ASSIGNMENT
Find the lines in the records that carry the word "นงานกองท". Copy each one.

* * * * *

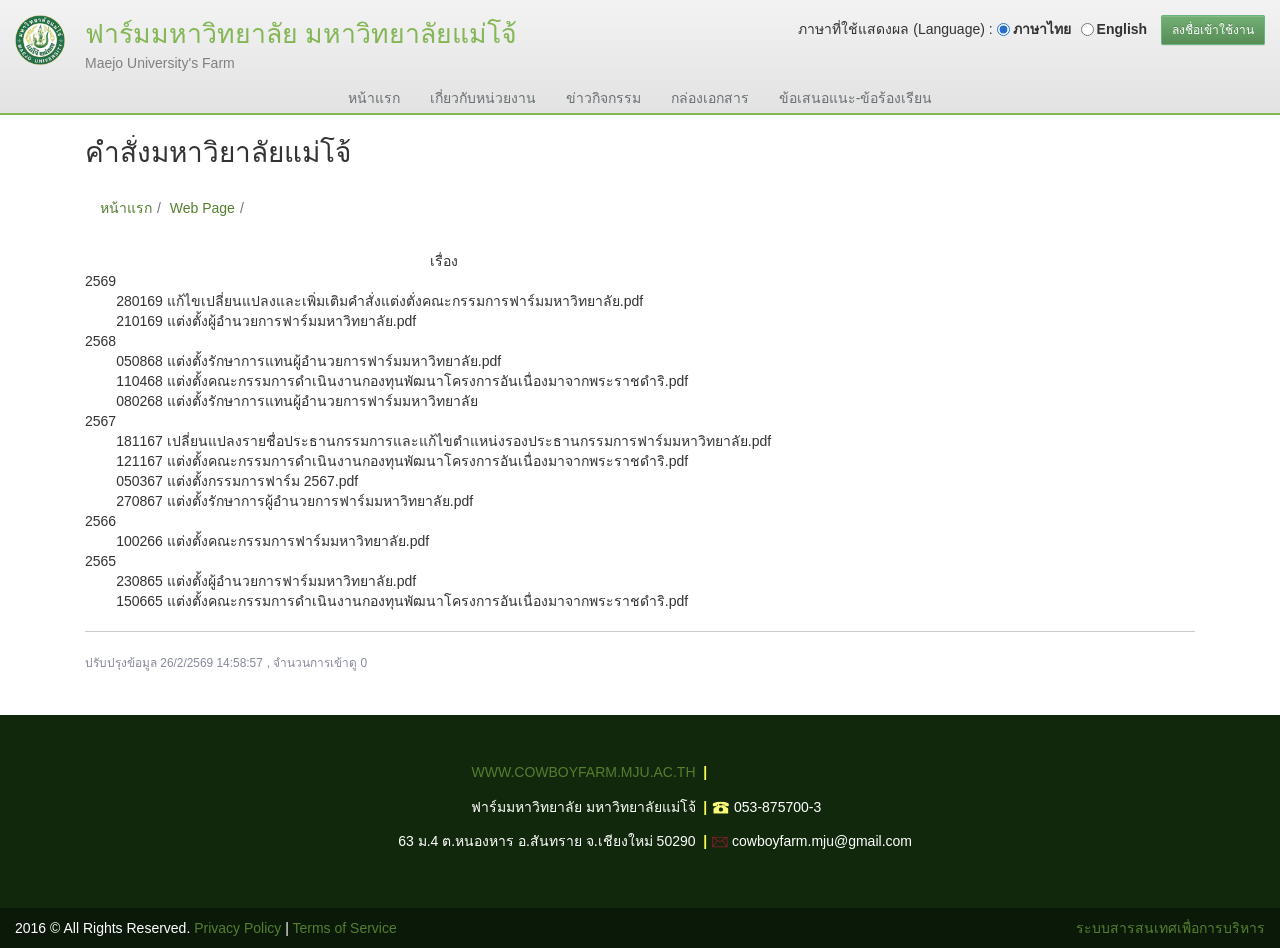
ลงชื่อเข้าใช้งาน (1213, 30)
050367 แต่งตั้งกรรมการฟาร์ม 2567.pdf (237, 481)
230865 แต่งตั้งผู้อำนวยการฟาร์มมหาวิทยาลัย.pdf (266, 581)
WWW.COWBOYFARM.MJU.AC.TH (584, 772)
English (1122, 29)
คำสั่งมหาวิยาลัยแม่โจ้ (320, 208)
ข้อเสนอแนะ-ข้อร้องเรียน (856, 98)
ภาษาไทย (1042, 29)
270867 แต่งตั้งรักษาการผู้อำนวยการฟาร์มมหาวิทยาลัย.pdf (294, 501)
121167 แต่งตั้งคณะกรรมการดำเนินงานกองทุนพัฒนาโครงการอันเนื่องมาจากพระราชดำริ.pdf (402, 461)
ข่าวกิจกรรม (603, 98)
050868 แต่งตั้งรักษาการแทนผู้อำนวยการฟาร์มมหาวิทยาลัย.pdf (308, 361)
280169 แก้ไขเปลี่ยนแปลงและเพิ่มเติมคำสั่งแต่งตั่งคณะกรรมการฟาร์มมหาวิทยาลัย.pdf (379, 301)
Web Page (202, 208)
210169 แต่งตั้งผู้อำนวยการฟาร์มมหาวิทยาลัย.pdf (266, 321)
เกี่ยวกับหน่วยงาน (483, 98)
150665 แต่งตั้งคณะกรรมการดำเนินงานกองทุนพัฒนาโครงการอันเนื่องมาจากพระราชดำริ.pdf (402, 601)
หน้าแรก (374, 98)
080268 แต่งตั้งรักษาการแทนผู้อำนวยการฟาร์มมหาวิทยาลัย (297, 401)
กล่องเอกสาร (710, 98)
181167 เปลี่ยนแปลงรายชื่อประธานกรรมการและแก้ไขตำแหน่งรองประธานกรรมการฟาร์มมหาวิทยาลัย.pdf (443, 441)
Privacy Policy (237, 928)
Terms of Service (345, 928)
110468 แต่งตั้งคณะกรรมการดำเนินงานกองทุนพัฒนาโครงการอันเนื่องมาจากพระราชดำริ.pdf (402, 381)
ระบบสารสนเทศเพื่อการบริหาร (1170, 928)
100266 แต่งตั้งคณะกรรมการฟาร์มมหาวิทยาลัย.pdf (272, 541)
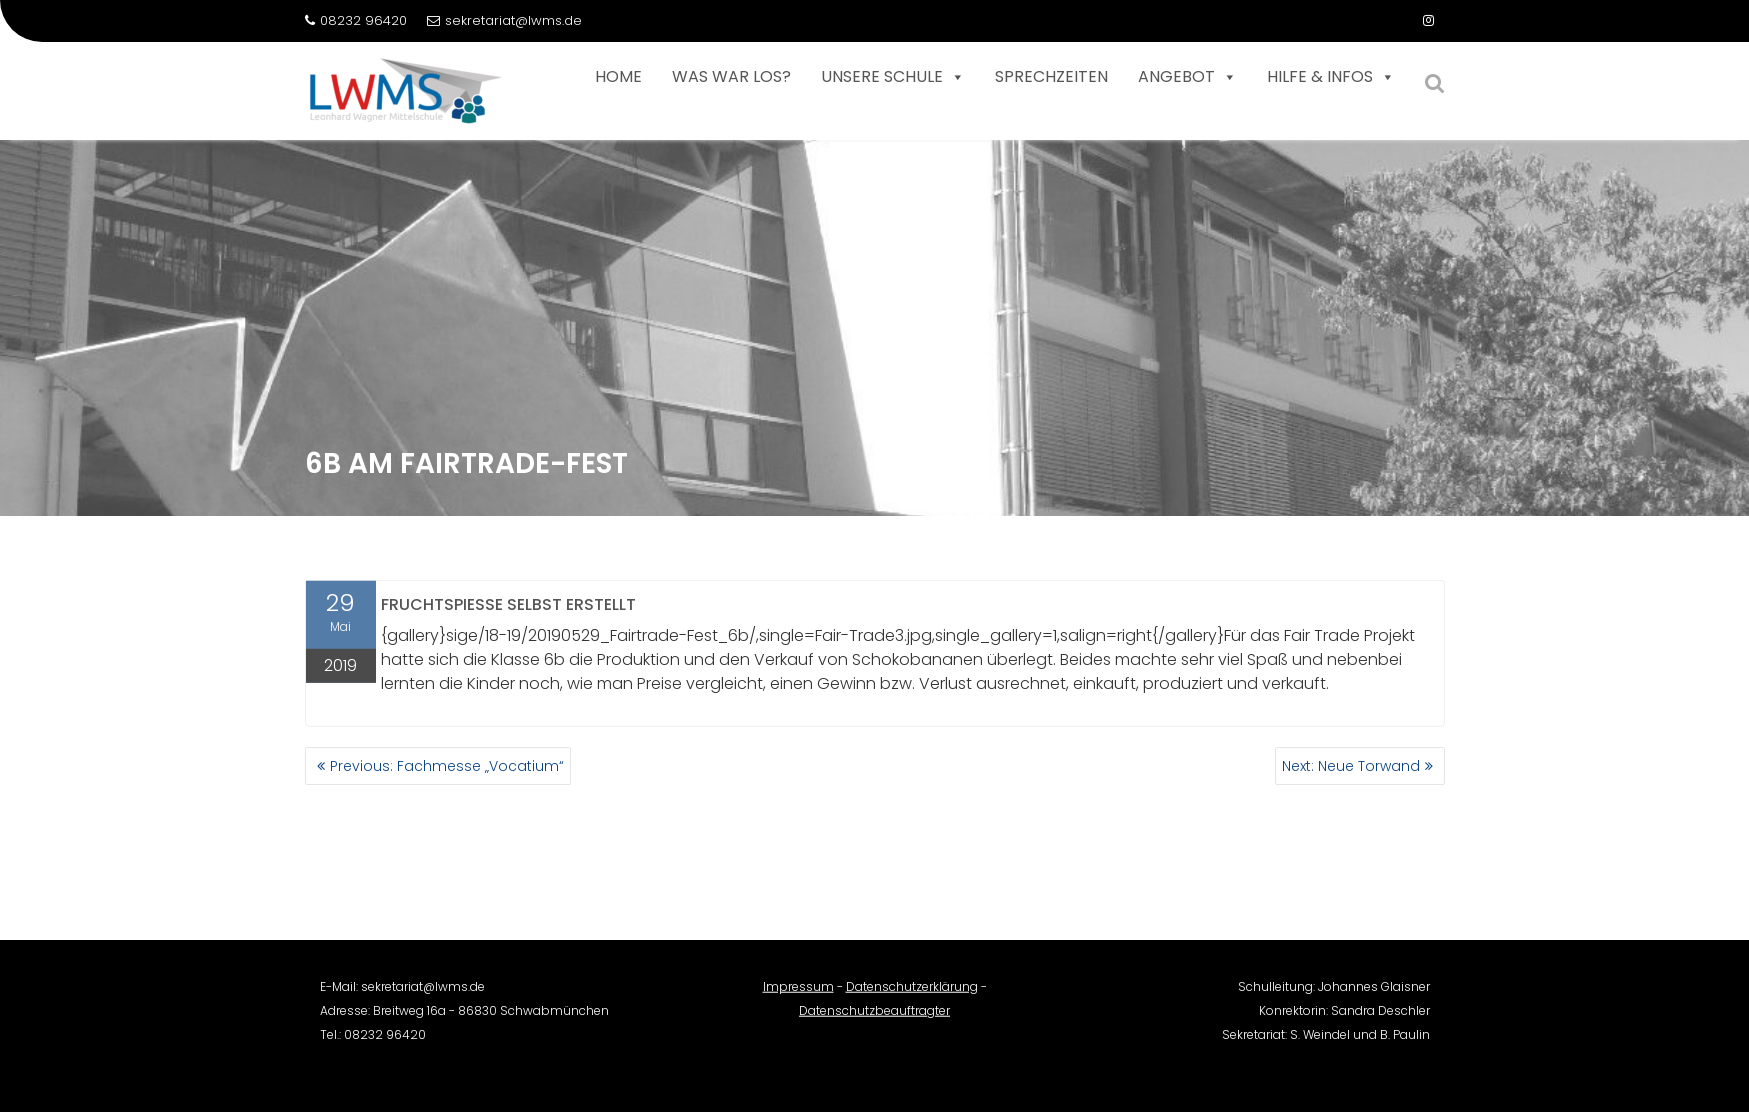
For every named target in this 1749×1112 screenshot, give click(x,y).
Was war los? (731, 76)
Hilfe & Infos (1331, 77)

* * * * *

THE ANSWER
121167 แต่งตั้งคณะกรรมการดำเนินงานกองทุนพัฒนาโครงการอันเนื่องมาจากพระราชดำริ.pdf (402, 461)
150665 แต่งตั้งคณะกรรมการดำเนินงานกองทุนพัฒนาโครงการอันเนื่องมาจากพระราชดำริ.pdf (402, 601)
110468 แต่งตั้งคณะกรรมการดำเนินงานกองทุนพัฒนาโครงการอันเนื่องมาจากพระราชดำริ.pdf (402, 381)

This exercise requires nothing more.